The type of cardio doesn’t matter
Cardio can have a major benefit to help strengthen the lungs and help recovery for ex-smokers. Any type of cardio can make a difference, as long as it is intense and long enough to allow you to break a sweat.
It is very important to help you recover from smoking over a long period of time. You should do cardio for around 30 minutes for a minimum of three times a week.
It’s good to push and challenge yourself past your comfort zone, but you need to be careful to avoid injury until you are fully adjusted and used to exercising fully again.
Exercise to reduce weight gain
Ex-smokers often complain of weight gain after quitting smoking. Weight gain isn’t a direct side effect of quitting. The weight gain comes not so much from quitting smoking.
Nicotine acts as an appetite suppressant. It does not take much of a small increase in daily consumption to put on that weight. Some smokers just feel more hungry after they quit smoking, the main reason for this extra hunger is that nicotine was acting as an appetite suppressant.
Weight gain also comes because smoking creates a habit of having something in your hand. Now you have quit smoking, but you still have this habit. Many former smokers look for ways to replace this habit, food is often the choice.
A lot of times quitters turn to something that they’re eating or something that they’re bringing into their diet. By accident, they literally replace one addiction with another.
On average ex-smokers can gain five to ten pounds after deciding to quit. If you’ve been exercising but you’re not seeing the weight loss results you want, give it time but if you are putting weight on, look at your diet.
Take note of your diet, especially your snacking habits and look for areas where you are snacking for the sake of having something in your hands.
Patience is key
Remember, how exercise can help when stop smoking, it will take some time for your body to adjust and get stronger. You already started the recovery process by simply quitting smoking and starting to exercise.

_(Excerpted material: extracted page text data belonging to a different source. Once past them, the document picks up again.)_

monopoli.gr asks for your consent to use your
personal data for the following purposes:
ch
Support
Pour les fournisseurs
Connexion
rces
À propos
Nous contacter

The body recovers as soon as 20 minutes within the last cigarette and gets healthier each passing day without smoking. For example, one day after not smoking your risk of a heart attack goes down since good cholesterol is no longer being damaged, your blood pressure decreases, and oxygen levels rise.
Ten years after quitting, one’s chances of lung cancer, as well as other diseases, are reduced by almost half.
Adding a fitness plan can speed up recovery and help increase lung capacity and oxygen flow. It takes about 90 days to change. It takes a year for your body to accept that change as permanent.
Be patient and listen to your body. As always, be sure to check in with your Dr before starting any kind of fitness routine after quitting smoking.